Transcribed page contents:

• • • •

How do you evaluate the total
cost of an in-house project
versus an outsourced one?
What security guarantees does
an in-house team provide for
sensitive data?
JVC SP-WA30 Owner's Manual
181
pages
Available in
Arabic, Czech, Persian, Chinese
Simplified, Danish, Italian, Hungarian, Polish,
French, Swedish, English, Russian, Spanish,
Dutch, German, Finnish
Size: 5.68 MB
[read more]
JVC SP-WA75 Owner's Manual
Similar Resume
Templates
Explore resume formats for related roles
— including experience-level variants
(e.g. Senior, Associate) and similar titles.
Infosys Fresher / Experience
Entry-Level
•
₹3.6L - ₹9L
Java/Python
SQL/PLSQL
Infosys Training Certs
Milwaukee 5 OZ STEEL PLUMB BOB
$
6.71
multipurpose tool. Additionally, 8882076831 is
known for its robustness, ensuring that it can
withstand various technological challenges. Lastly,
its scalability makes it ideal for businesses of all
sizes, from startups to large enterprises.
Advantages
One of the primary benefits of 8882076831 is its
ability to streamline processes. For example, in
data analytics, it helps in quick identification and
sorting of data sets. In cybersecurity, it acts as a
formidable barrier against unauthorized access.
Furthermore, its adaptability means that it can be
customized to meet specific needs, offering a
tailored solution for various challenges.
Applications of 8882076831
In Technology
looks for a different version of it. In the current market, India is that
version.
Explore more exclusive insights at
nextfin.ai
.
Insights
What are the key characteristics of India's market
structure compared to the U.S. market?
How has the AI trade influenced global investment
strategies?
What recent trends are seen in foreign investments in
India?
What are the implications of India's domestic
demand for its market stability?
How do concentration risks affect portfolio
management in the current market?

• • • •

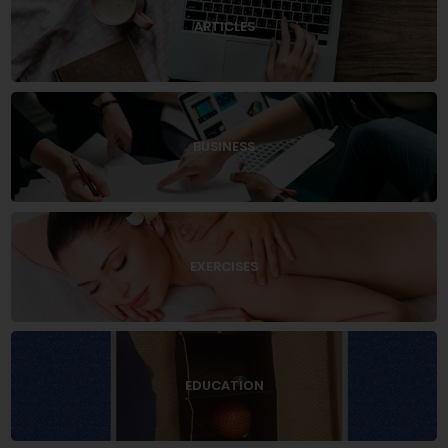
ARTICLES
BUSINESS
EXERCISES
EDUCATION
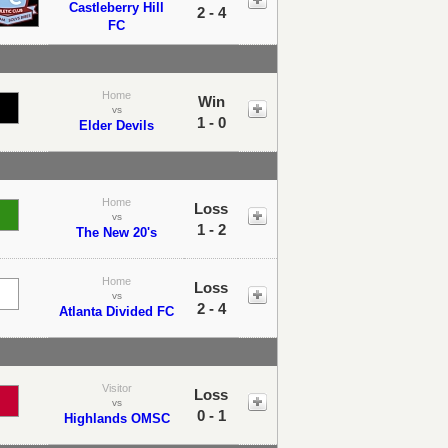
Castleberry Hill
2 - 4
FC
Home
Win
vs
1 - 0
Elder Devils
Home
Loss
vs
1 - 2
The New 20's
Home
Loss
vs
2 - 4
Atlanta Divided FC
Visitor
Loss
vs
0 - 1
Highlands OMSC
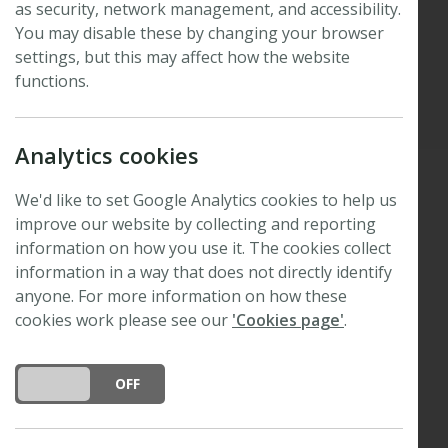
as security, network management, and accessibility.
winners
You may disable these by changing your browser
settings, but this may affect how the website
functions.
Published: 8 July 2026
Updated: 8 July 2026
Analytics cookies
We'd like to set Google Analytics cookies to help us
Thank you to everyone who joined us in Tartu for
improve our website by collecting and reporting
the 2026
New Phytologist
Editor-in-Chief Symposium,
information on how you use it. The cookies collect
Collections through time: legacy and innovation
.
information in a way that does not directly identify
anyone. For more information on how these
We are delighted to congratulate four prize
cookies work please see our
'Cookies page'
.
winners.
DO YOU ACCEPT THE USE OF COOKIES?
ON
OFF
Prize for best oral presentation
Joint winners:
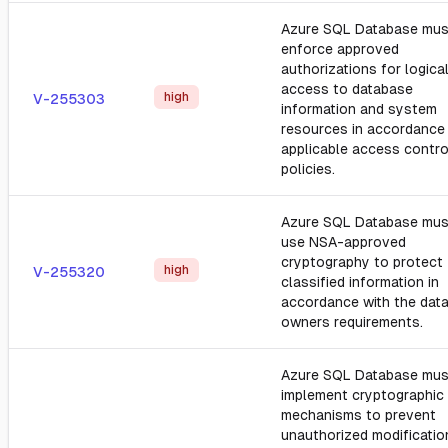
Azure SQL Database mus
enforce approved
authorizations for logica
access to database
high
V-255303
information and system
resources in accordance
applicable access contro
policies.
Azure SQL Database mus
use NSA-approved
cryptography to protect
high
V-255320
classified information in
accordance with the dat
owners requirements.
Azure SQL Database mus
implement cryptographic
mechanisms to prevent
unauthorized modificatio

• • • •

● Problem to work on
Within the data above, find the lines that contain the word "does" and copy each of them.

● Response below
What security guarantees does
information in a way that does not directly identify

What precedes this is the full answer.